Every entry that follows should be written out again exactly.

+++ SUPPLIED MATERIAL +++

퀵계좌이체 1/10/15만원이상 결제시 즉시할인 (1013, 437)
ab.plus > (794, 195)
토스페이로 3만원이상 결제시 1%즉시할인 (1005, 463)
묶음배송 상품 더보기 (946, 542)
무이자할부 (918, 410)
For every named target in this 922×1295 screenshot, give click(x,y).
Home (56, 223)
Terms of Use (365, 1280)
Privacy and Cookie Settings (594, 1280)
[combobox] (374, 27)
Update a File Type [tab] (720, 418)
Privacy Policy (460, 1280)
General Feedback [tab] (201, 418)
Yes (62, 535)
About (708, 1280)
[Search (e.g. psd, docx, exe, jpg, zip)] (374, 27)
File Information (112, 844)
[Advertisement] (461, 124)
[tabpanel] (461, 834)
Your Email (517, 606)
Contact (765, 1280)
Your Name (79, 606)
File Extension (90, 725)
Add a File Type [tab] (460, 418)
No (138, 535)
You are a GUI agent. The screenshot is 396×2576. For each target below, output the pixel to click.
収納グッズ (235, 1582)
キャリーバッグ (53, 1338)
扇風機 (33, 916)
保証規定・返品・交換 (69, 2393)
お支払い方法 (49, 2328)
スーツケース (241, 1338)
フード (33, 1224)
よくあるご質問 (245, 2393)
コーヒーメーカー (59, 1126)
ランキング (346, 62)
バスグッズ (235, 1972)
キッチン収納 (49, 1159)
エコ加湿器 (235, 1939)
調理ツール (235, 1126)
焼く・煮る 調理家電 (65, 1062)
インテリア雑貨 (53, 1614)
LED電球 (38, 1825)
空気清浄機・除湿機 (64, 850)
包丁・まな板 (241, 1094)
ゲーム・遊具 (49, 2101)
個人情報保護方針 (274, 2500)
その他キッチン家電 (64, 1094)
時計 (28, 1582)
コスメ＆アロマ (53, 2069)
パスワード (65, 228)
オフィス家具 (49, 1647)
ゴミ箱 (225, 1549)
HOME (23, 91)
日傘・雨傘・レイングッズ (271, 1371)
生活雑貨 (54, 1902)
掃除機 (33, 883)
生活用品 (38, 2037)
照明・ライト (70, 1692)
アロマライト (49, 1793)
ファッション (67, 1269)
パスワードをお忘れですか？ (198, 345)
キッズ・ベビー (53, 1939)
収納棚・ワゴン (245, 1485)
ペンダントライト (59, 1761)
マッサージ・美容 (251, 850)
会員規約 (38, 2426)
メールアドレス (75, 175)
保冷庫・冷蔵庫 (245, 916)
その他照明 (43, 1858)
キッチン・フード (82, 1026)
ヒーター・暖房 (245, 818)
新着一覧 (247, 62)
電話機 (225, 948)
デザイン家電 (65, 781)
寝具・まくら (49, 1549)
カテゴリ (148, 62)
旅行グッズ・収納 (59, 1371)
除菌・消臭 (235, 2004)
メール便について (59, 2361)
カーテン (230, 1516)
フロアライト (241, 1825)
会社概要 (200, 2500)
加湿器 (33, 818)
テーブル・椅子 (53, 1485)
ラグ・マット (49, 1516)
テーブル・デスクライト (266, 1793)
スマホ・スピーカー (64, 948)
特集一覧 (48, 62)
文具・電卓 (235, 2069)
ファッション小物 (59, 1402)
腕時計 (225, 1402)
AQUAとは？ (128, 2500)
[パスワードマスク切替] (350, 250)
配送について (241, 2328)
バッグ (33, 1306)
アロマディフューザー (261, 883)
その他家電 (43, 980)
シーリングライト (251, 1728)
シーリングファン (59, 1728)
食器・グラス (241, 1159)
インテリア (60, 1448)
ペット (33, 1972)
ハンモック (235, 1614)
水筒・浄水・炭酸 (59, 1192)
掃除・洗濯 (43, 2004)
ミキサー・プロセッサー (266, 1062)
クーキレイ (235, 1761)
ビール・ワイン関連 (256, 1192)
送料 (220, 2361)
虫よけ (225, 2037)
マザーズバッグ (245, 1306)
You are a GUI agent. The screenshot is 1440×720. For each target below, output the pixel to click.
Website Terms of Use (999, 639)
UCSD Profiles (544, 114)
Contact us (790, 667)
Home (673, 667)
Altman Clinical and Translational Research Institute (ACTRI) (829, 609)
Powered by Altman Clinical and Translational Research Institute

+++

:: SOLUTION TO THE PROBLEM ::
퀵계좌이체 1/10/15만원이상 결제시 즉시할인 (1013, 437)
ab.plus > (794, 195)
토스페이로 3만원이상 결제시 1%즉시할인 (1005, 463)
묶음배송 상품 더보기 (946, 542)
무이자할부 (918, 410)
For every named target in this 922×1295 screenshot, give click(x,y).
Home (56, 223)
Terms of Use (365, 1280)
Privacy and Cookie Settings (594, 1280)
[combobox] (374, 27)
Update a File Type [tab] (720, 418)
Privacy Policy (460, 1280)
General Feedback [tab] (201, 418)
Yes (62, 535)
About (708, 1280)
[Search (e.g. psd, docx, exe, jpg, zip)] (374, 27)
File Information (112, 844)
[Advertisement] (461, 124)
[tabpanel] (461, 834)
Your Email (517, 606)
Contact (765, 1280)
Your Name (79, 606)
File Extension (90, 725)
Add a File Type [tab] (460, 418)
No (138, 535)
You are a GUI agent. The screenshot is 396×2576. For each target below, output the pixel to click.
収納グッズ (235, 1582)
キャリーバッグ (53, 1338)
扇風機 (33, 916)
保証規定・返品・交換 (69, 2393)
お支払い方法 (49, 2328)
スーツケース (241, 1338)
フード (33, 1224)
よくあるご質問 (245, 2393)
コーヒーメーカー (59, 1126)
ランキング (346, 62)
バスグッズ (235, 1972)
キッチン収納 (49, 1159)
エコ加湿器 (235, 1939)
調理ツール (235, 1126)
焼く・煮る 調理家電 (65, 1062)
インテリア雑貨 (53, 1614)
LED電球 (38, 1825)
空気清浄機・除湿機 (64, 850)
包丁・まな板 (241, 1094)
ゲーム・遊具 (49, 2101)
個人情報保護方針 (274, 2500)
その他キッチン家電 (64, 1094)
時計 (28, 1582)
コスメ＆アロマ (53, 2069)
パスワード (65, 228)
オフィス家具 (49, 1647)
ゴミ箱 (225, 1549)
HOME (23, 91)
日傘・雨傘・レイングッズ (271, 1371)
生活雑貨 (54, 1902)
掃除機 (33, 883)
生活用品 (38, 2037)
照明・ライト (70, 1692)
アロマライト (49, 1793)
ファッション (67, 1269)
パスワードをお忘れですか？ (198, 345)
キッズ・ベビー (53, 1939)
収納棚・ワゴン (245, 1485)
ペンダントライト (59, 1761)
マッサージ・美容 (251, 850)
会員規約 (38, 2426)
メールアドレス (75, 175)
保冷庫・冷蔵庫 (245, 916)
その他照明 (43, 1858)
キッチン・フード (82, 1026)
ヒーター・暖房 (245, 818)
新着一覧 (247, 62)
電話機 (225, 948)
デザイン家電 (65, 781)
寝具・まくら (49, 1549)
カテゴリ (148, 62)
旅行グッズ・収納 (59, 1371)
除菌・消臭 (235, 2004)
メール便について (59, 2361)
カーテン (230, 1516)
フロアライト (241, 1825)
会社概要 (200, 2500)
加湿器 (33, 818)
テーブル・椅子 (53, 1485)
ラグ・マット (49, 1516)
テーブル・デスクライト (266, 1793)
スマホ・スピーカー (64, 948)
特集一覧 (48, 62)
文具・電卓 (235, 2069)
ファッション小物 (59, 1402)
腕時計 (225, 1402)
AQUAとは？ (128, 2500)
[パスワードマスク切替] (350, 250)
配送について (241, 2328)
バッグ (33, 1306)
アロマディフューザー (261, 883)
その他家電 (43, 980)
シーリングライト (251, 1728)
シーリングファン (59, 1728)
食器・グラス (241, 1159)
インテリア (60, 1448)
ペット (33, 1972)
ハンモック (235, 1614)
水筒・浄水・炭酸 (59, 1192)
掃除・洗濯 (43, 2004)
ミキサー・プロセッサー (266, 1062)
クーキレイ (235, 1761)
ビール・ワイン関連 (256, 1192)
送料 (220, 2361)
虫よけ (225, 2037)
マザーズバッグ (245, 1306)
You are a GUI agent. The screenshot is 1440×720. For each target below, output the pixel to click.
Website Terms of Use (999, 639)
UCSD Profiles (544, 114)
Contact us (790, 667)
Home (673, 667)
Altman Clinical and Translational Research Institute (ACTRI) (829, 609)
Powered by Altman Clinical and Translational Research Institute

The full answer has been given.